DIGITAL CLOCK WON’T LOSE OR GAIN ONE SECOND IN 15 BILLION YEARS
With the advent of Internet-connected phones, computers, and other devices, it’s become something of a non-issue to worry about whether it keeps time properly. Now it’s down to edge cases, such as an old car I had with a specific model-year problem that caused the dashboard clock to gain roughly 10 minutes every month. And I still find the occasional PC or Mac that loses track of time gradually if the Internet sync is turned off.
Meanwhile, the tech world has been working on maintaining and improving the best time-keeping devices on the planet. And it seems we may have a new record, with the latest modification to a strontium lattice atomic clock allowing for some incredible precision: It won’t lose or gain one second in some 15 billion years. For context, that’s slightly longer than our universe has existed.
So what does this mean exactly? The team working on the clock measures its accuracy by tracking how closely it nears the resonant frequency where the strontium atoms oscillate between two distinctly different energy levels. The clock is now accurate enough to measure extremely small changes in the passage of time and the force of gravity at different heights, as per Einstein’s general theory of relativity — the clock will tick ever so slightly faster at higher elevations. The performance means that we can measure the gravitational shift when you raise the clock just 2cm on the Earth’s surface!

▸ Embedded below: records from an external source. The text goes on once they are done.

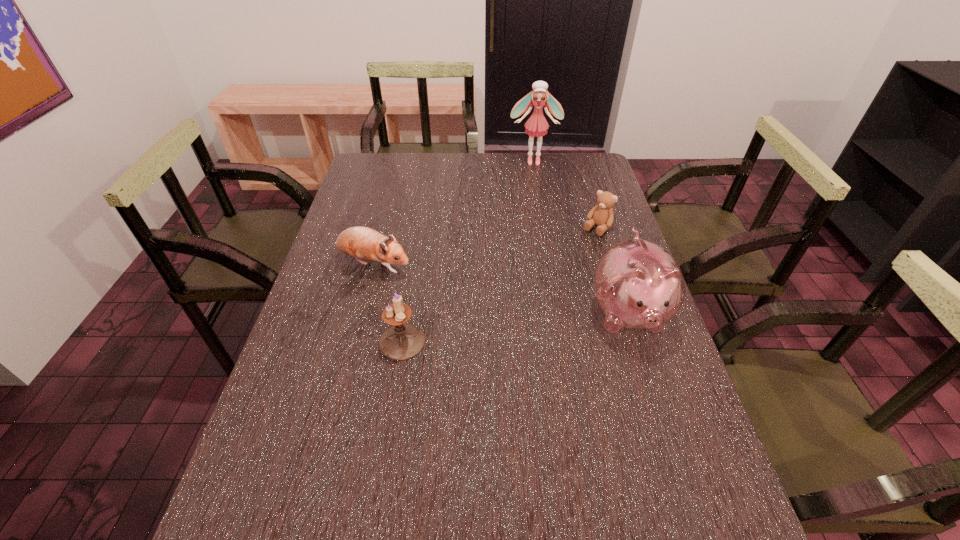 The height and width of the screenshot is (540, 960). What are the coordinates of `blank area in the image that satisfies the following two spatial constraints: 1. on the front side of the candle holder; 2. on the right side of the hamster` in the screenshot? It's located at (353, 342).

Image resolution: width=960 pixels, height=540 pixels. I want to click on free space that satisfies the following two spatial constraints: 1. on the back side of the hamster; 2. on the left side of the farthest object, so click(400, 161). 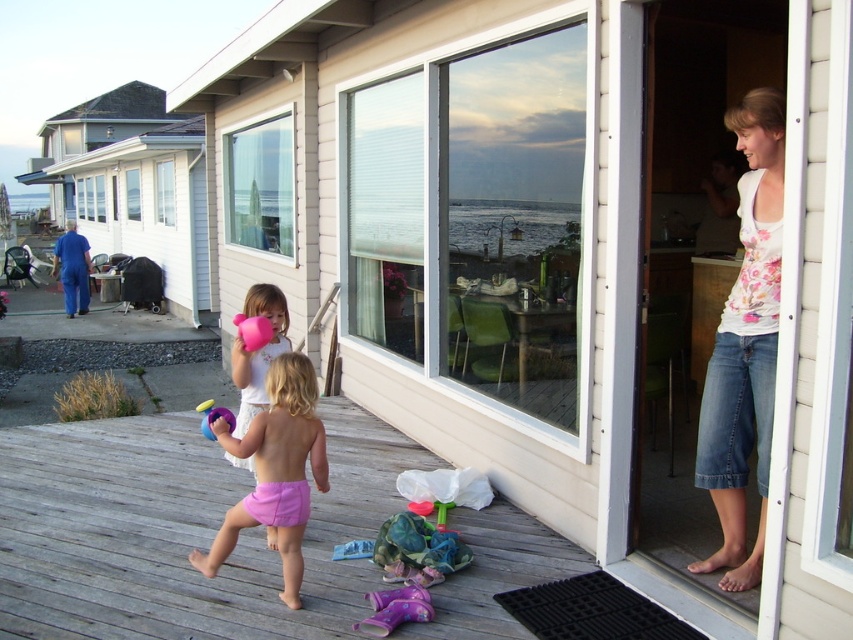 Question: Where is white matte screen door at upper right located in relation to pink matte watering can at center in the image?

Choices:
 (A) left
 (B) right

Answer: (B)

Question: Is pink fabric shorts at center thinner than pink fabric balloon at center?

Choices:
 (A) yes
 (B) no

Answer: (B)

Question: Is transparent glass door at center thinner than pink matte watering can at center?

Choices:
 (A) yes
 (B) no

Answer: (B)

Question: Which point is farther to the camera?

Choices:
 (A) (397, 112)
 (B) (751, 435)
 (C) (229, 428)

Answer: (A)

Question: Which of the following is the farthest from the observer?

Choices:
 (A) pink fabric shorts at lower center
 (B) pink fabric shorts at center

Answer: (B)

Question: Considering the real-world distances, which object is closest to the rubber pink ball at center?

Choices:
 (A) pink fabric balloon at center
 (B) pink fabric shorts at center
 (C) pink fabric shorts at lower center
 (D) floral cotton shirt at upper right

Answer: (B) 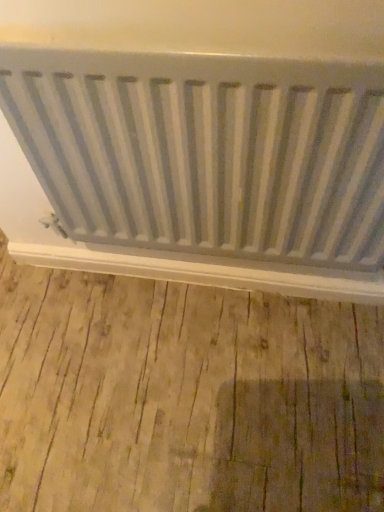 I want to click on vacant region below white matte radiator at center (from a real-world perspective), so coord(206,298). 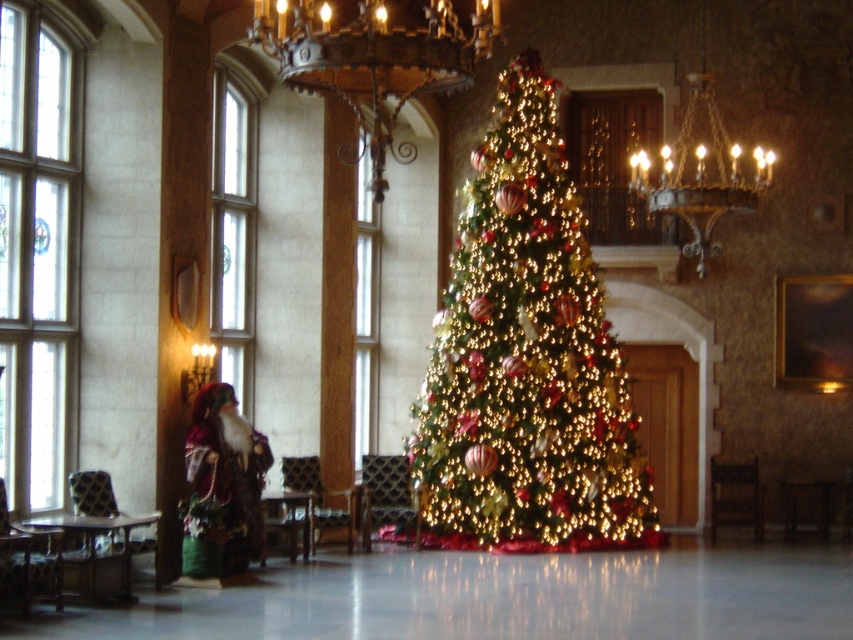 You are a visitor in this grand room and want to know which object is taller between the iridescent gold christmas tree at center and the velvet plush santa at left. Can you tell me?

The iridescent gold christmas tree at center is taller than the velvet plush santa at left. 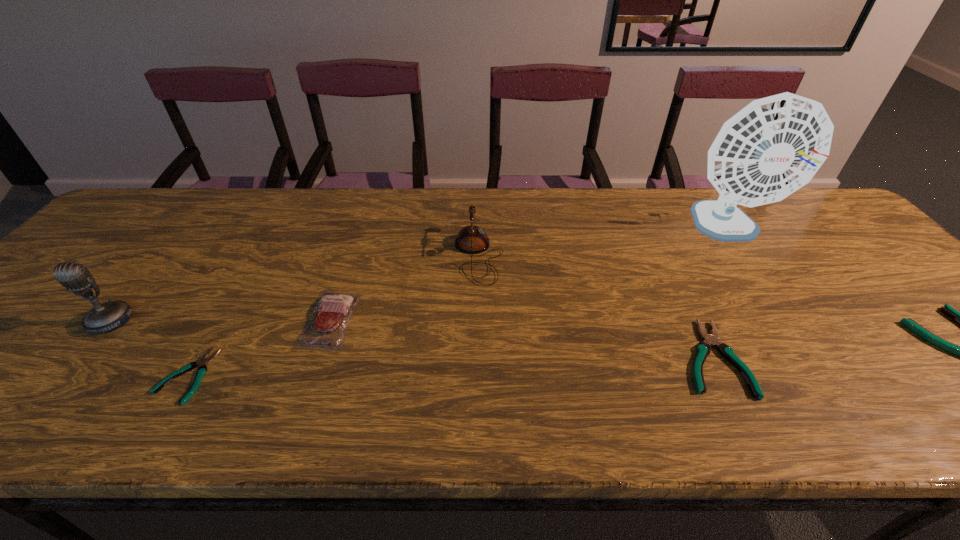 Find the location of a particular element. the fourth tallest object is located at coordinates (326, 329).

Identify the location of steak. coord(326,329).

You are a GUI agent. You are given a task and a screenshot of the screen. Output one action in this format:
    pyautogui.click(x=<x>, y=<y>)
    Task: Click on the vacant area situated on the right of the sixth object from right to left
    The image size is (960, 540).
    Given the screenshot: What is the action you would take?
    pyautogui.click(x=359, y=375)

You are a GUI agent. You are given a task and a screenshot of the screen. Output one action in this format:
    pyautogui.click(x=<x>, y=<y>)
    Task: Click on the vacant area situated on the right of the second pliers from right to left
    
    Given the screenshot: What is the action you would take?
    pyautogui.click(x=876, y=357)

This screenshot has width=960, height=540. I want to click on vacant space situated 0.300m on the grille of the fan, so click(809, 349).

The height and width of the screenshot is (540, 960). What are the coordinates of `vacant space located on the front-facing side of the sixth shortest object` in the screenshot? It's located at (68, 374).

Identify the location of vacant space situated 0.090m on the rotary dial of the fifth shortest object. (537, 256).

Identify the location of free location located 0.340m on the left of the steak. Image resolution: width=960 pixels, height=540 pixels. [158, 319].

Where is `fan that is at the far edge`? The width and height of the screenshot is (960, 540). fan that is at the far edge is located at coordinates (771, 148).

At what (x,y) coordinates should I click in order to perform the action: click on telephone that is positioned at the far edge. Please return your answer as a coordinate pair (x, y). Looking at the image, I should click on (471, 239). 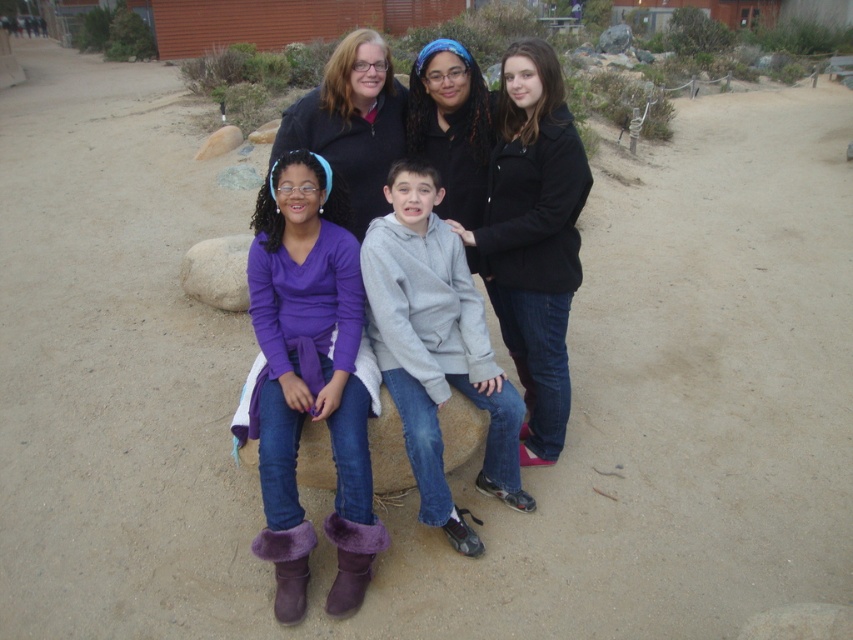 Question: Is gray fleece hoodie at center in front of matte black jacket at upper center?

Choices:
 (A) no
 (B) yes

Answer: (B)

Question: Estimate the real-world distances between objects in this image. Which object is closer to the gray fleece hoodie at center?

Choices:
 (A) purple fuzzy boots at lower center
 (B) matte black jacket at upper center
 (C) smooth beige rock at center
 (D) black matte jacket at upper right

Answer: (A)

Question: Which object appears closest to the camera in this image?

Choices:
 (A) black matte jacket at upper right
 (B) purple fuzzy boots at lower center
 (C) gray fleece hoodie at center

Answer: (B)

Question: Does purple fuzzy boots at lower center appear over purple fleece sweater at center?

Choices:
 (A) no
 (B) yes

Answer: (A)

Question: Can you confirm if gray fleece hoodie at center is positioned to the left of smooth beige rock at center?

Choices:
 (A) yes
 (B) no

Answer: (B)

Question: Which point is farther from the camera taking this photo?

Choices:
 (A) (370, 490)
 (B) (563, 256)
 (C) (242, 300)

Answer: (C) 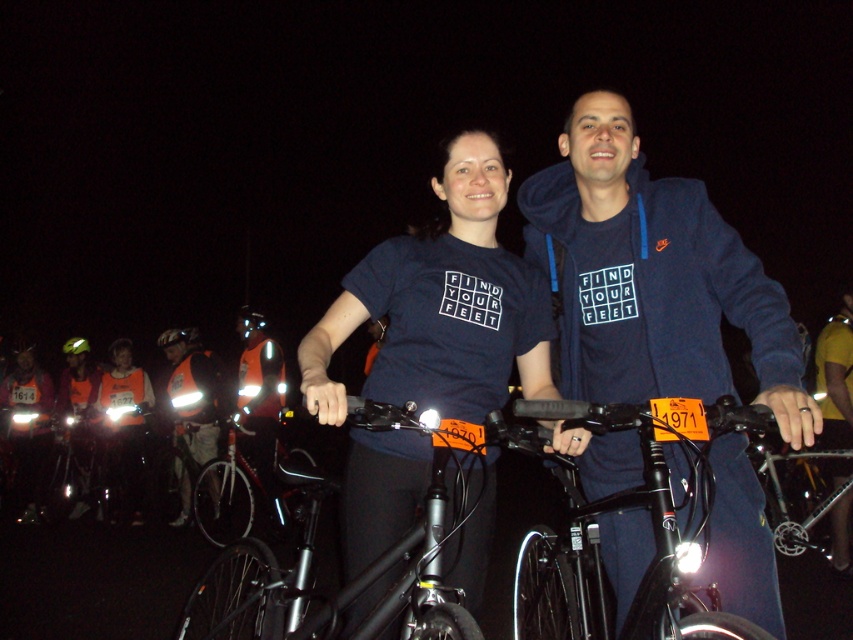 Which is behind, point (442, 248) or point (656, 481)?

Point (442, 248)

Can you confirm if dark blue t-shirt at center is taller than black metallic bicycle at center?

Correct, dark blue t-shirt at center is much taller as black metallic bicycle at center.

The height and width of the screenshot is (640, 853). Find the location of `dark blue t-shirt at center`. dark blue t-shirt at center is located at coordinates (442, 305).

Does yellow fabric shirt at right appear under reflective orange vest at left?

Actually, yellow fabric shirt at right is above reflective orange vest at left.

Can you confirm if yellow fabric shirt at right is bigger than reflective orange vest at left?

No, yellow fabric shirt at right is not bigger than reflective orange vest at left.

Describe the element at coordinates (834, 376) in the screenshot. This screenshot has width=853, height=640. I see `yellow fabric shirt at right` at that location.

Find the location of a particular element. Image resolution: width=853 pixels, height=640 pixels. yellow fabric shirt at right is located at coordinates (834, 376).

Between black metallic bicycle at center and green matte helmet at upper left, which one has more height?

With more height is black metallic bicycle at center.

Does black metallic bicycle at center lie in front of green matte helmet at upper left?

Yes, it is.

Who is more forward, (718, 406) or (67, 346)?

Point (718, 406) is in front.

This screenshot has height=640, width=853. Identify the location of black metallic bicycle at center. (651, 531). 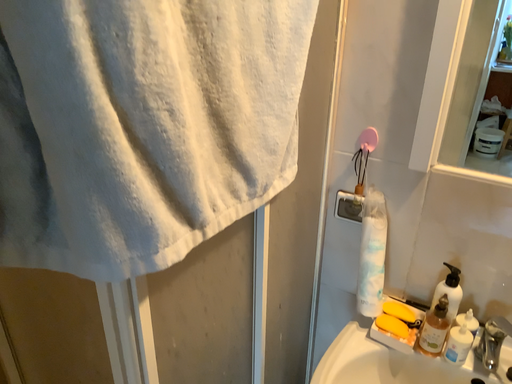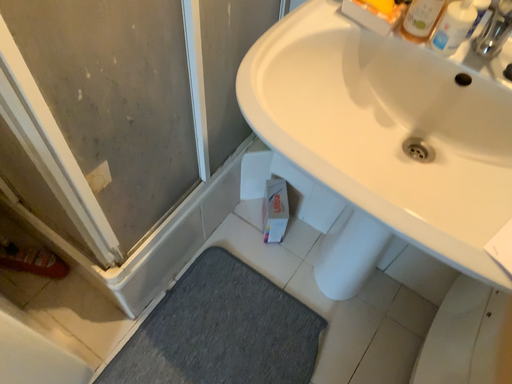 Question: How did the camera likely rotate when shooting the video?

Choices:
 (A) rotated downward
 (B) rotated upward

Answer: (A) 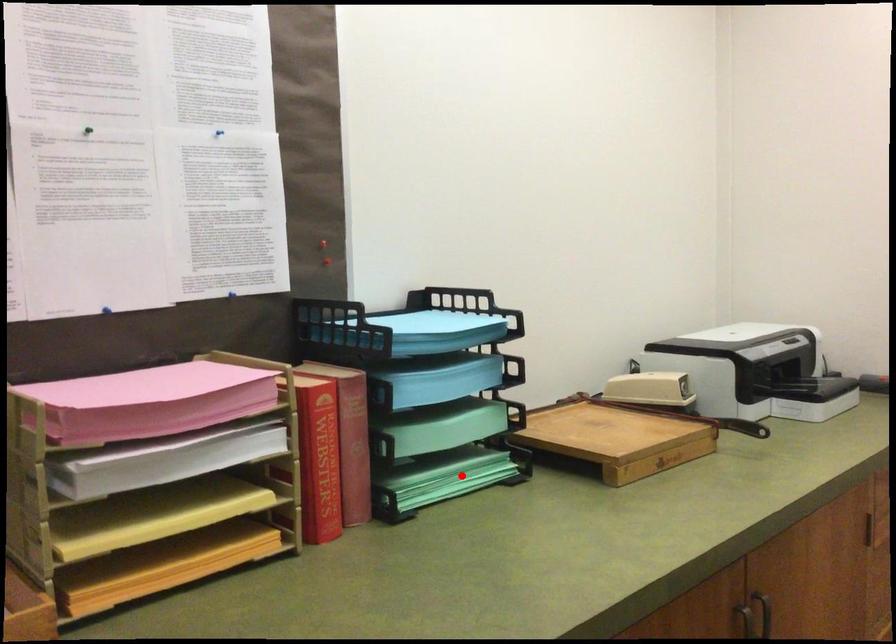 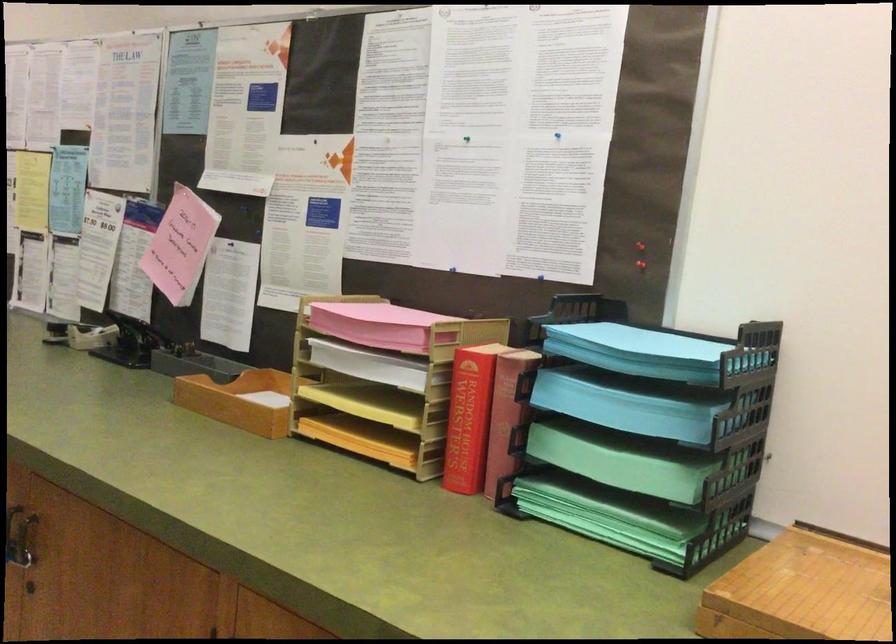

The improvements included two platinum resistance thermometers surrounding the atoms, and now include measurements from an incredibly stable laser to track electron movement. Today, the clock contains a “few thousand atoms of strontium held in an optical lattice,” a 30-by-30-micrometer column of about 400 regions formed by an intense red laser light at the frequency that prompts the switch in energy levels. Every second, strontium “ticks” 430 trillion times. And thanks to a radiation shield around the atom chamber, the clock can sit in a relatively normal space.
As you can imagine, this race to build the most accurate clock ever is actually a thing, and it’s been going on for some time. Back in February, a team of researchers in Poland at the National Laboratory for Atomic, Molecular and Optical Physics (KL FAMO) made similar claims about their own four-room-wide timepiece. In the end, the more accurate we can build a clock, the better we can make global positioning systems (GPS) — as well as improved 3D measurements of the shape of the Earth with more frequent geodetic updates, and more advanced communication networks.